Well, about 5% of the population in Finland speaks Swedish as their first and native language.
Åland even has a special self-governing status within Finland, and the Islands are exclusively Swedish-speaking. The concept of being a citizen of the self governing Åland islands is called åländsk hembygdsrätt, and its purpose is to preserve the cultural and linguistic identity of the people of Åland.
By law, you may not qualify for åländsk hembygsrätt unless you can prove that you speak Swedish. And without it, you may not own a house or run business on Åland. They're quite fierce and proud about resisting being dominated by the Finnish majority.
In a few other parts of the Finnish mainland, mainly coastal areas in the west and southwest, Swedish is spoken as a first language by a significant minority of the population.
There are also several towns and municipalities in the west coast and some on the southern coast too where the Swedish speaking population is actually the majority. Especially in the archipelago sea where most of the areas are monolingual Swedish. It should also be remembered that Finland is a bilingual state where Swedish is an official language, and has the exact same legal status as Finnish, which also means that it is mandatory for everyone to study Swedish in school.
After the first world war, there was quite some nationalist sentiment in Sweden regarding Åland. Also, a local inofficial referendum provided overwhelming support for Åland becoming a part of Sweden. Sweden petitioned the League of Nations to settle the dispute of whether Åland should be Finnish or Swedish, and the League decided in favour of Finland, and Sweden then dropped the claim for good.
If only all the conflicts of the world would be as peaceful as the Åland conflict, with respecting the local identity!
We've been told by a lot of users that in is the best choice here because the Åland islands are "a policitcal entity or territory" as per this definition:
- on when referring to the island as a geologic or geographic feature: the roads on Hokkaido; the seed vault on Svalbard
- in when referring to a political entity or territory: the schools in Iceland; mobile phone service in Tasmania
Both are obviously accepted answers though.

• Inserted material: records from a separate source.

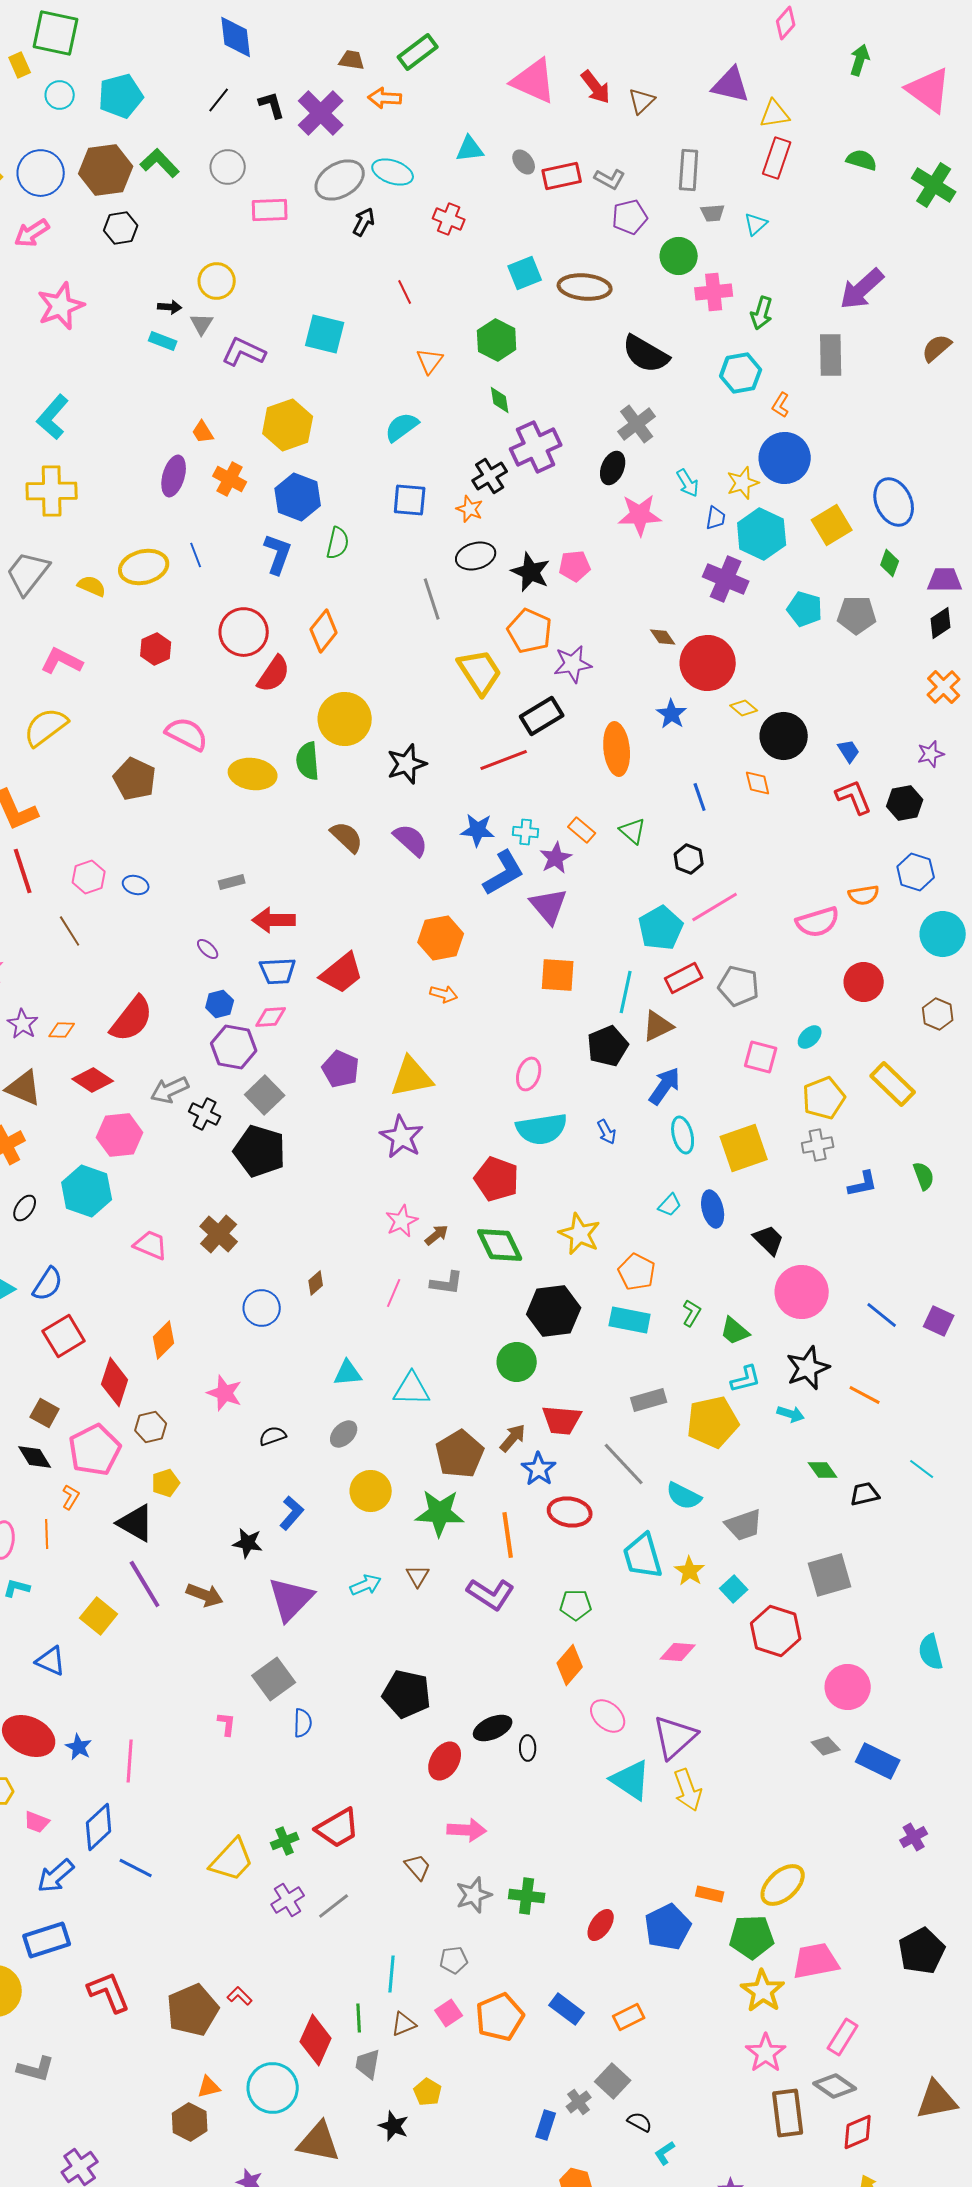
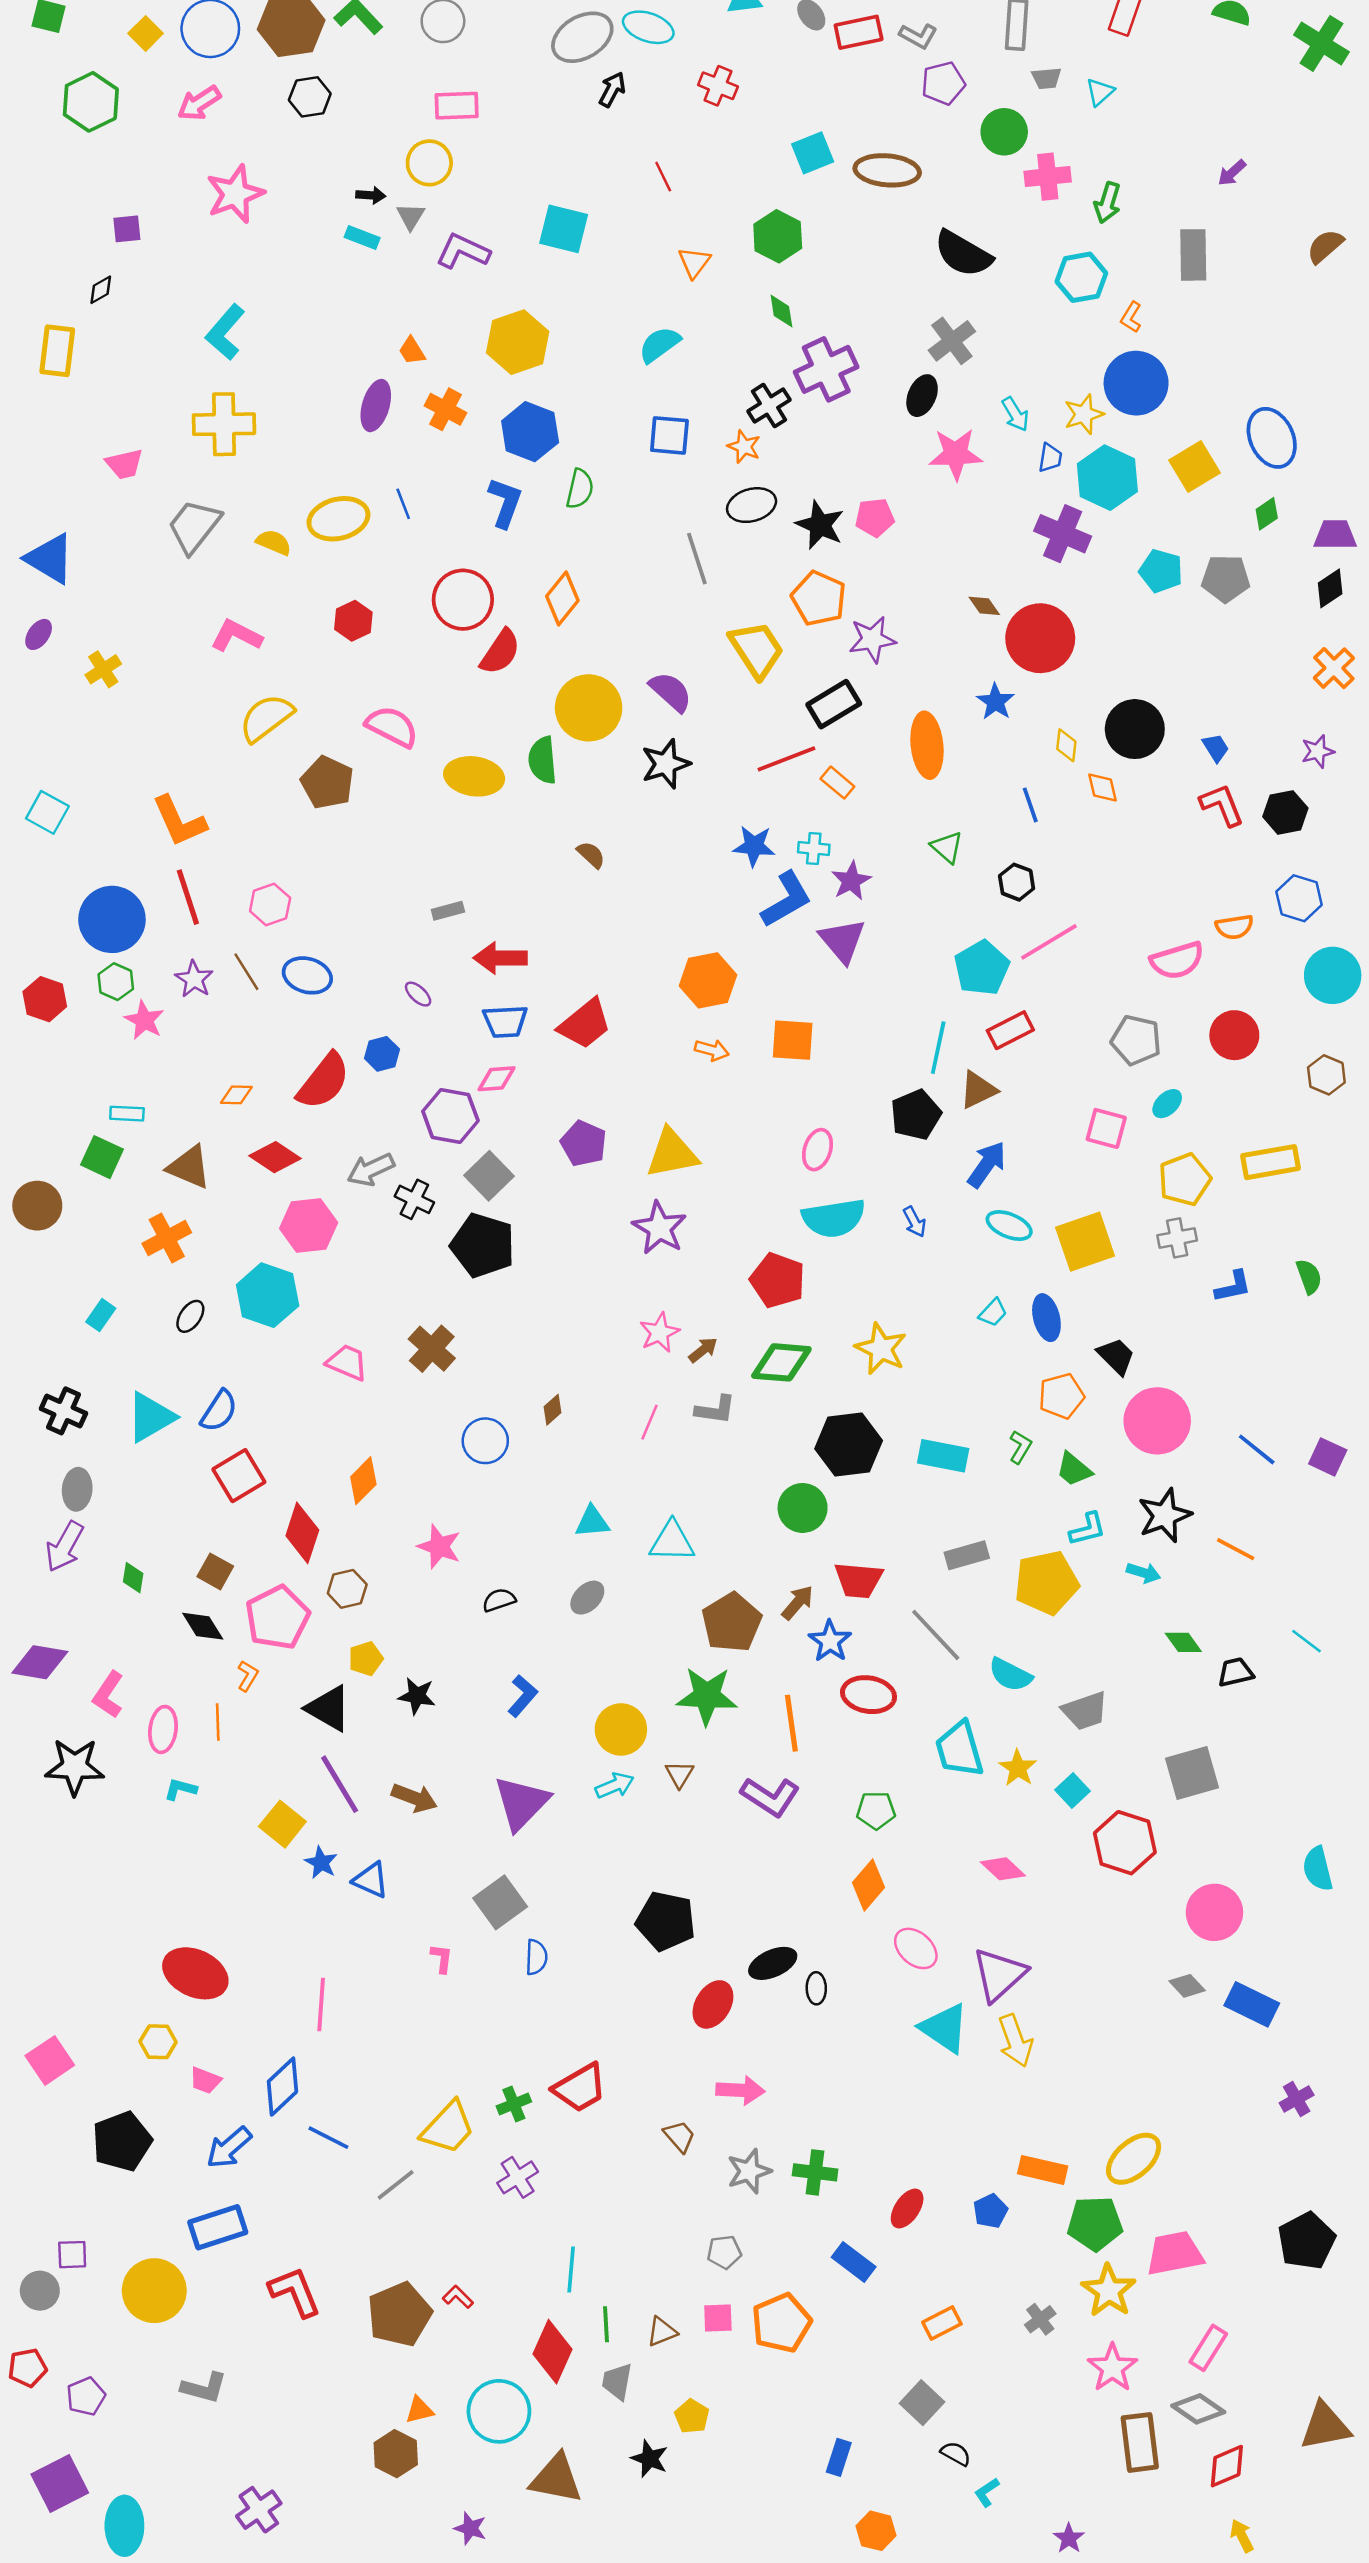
pink rectangle: (270, 210) -> (457, 106), moved
purple arrow: (862, 289) -> (1232, 173), size x0.5
green diamond: (890, 563) -> (1267, 514), turned 36
yellow diamond: (744, 708) -> (1066, 745), moved, turned 56
yellow semicircle: (46, 727) -> (266, 718), moved
orange rectangle: (582, 830) -> (837, 783), moved
brown semicircle: (347, 837) -> (591, 855), size x0.7
purple semicircle: (411, 840) -> (671, 692), moved
blue ellipse: (136, 885) -> (307, 975), moved, size x1.5
orange square: (558, 975) -> (793, 1040), moved
gray pentagon: (739, 986) -> (1136, 1040), moved
blue hexagon: (220, 1004) -> (382, 1054), moved
purple star: (23, 1024) -> (194, 979), moved
yellow rectangle: (893, 1084) -> (1270, 1162), turned -54
cyan ellipse: (683, 1135) -> (1009, 1226), turned -54
green diamond: (500, 1245) -> (781, 1362), turned -60
orange pentagon: (637, 1272) -> (1061, 1396), moved, turned 30
yellow circle: (371, 1491) -> (621, 1729), moved
black star: (248, 1543) -> (417, 1696), moved
pink diamond: (678, 1652) -> (1003, 1869), turned 39
blue triangle: (51, 1661) -> (371, 1880), moved
blue star: (79, 1747) -> (321, 1863), moved
orange rectangle: (710, 1894) -> (1043, 2170), size x1.4
gray line: (334, 1906) -> (396, 2185), moved
blue pentagon: (668, 1927) -> (990, 2211), size x0.6
cyan line: (392, 1974) -> (571, 2269), moved
blue rectangle: (567, 2009) -> (854, 2262), moved
pink square: (449, 2013) -> (718, 2318), turned 32
gray cross: (579, 2102) -> (1040, 2319), moved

The point is usually to have the most accurate translation possible as far as I am aware, with more idiomatic ones being preferred if possible. "Man" translates to "one" here, and this is the most literal way to say the sentence to help people learn how to use the word "man", as it is used way more in Swedish than the corresponding word in English. I would also argue it is just as idiomatic as saying "Swedish is spoken", but that is just my opinion. :)
But "In the Åland Islands one speaks Swedish" is not a proper English sentence either: it's not actually ungrammatical, but no native speaker of English would say it, and I would certainly not accept it from a learner. This translation might suggest, to somebody who didn't know better, that "På Åland talar man svenska" is as outlandish in Swedish as "In the Åland Islands one speaks Swedish" is in English. Where some languages (French and German as well as Swedish, for example) use an impersonal pronoun, English uses a different construction: a personal pronoun in some cases ("they speak Swedish" would do perfectly well here) or a passive verb - that is the lesson here, and an unidiomatic English sentence is not the best way to put it across.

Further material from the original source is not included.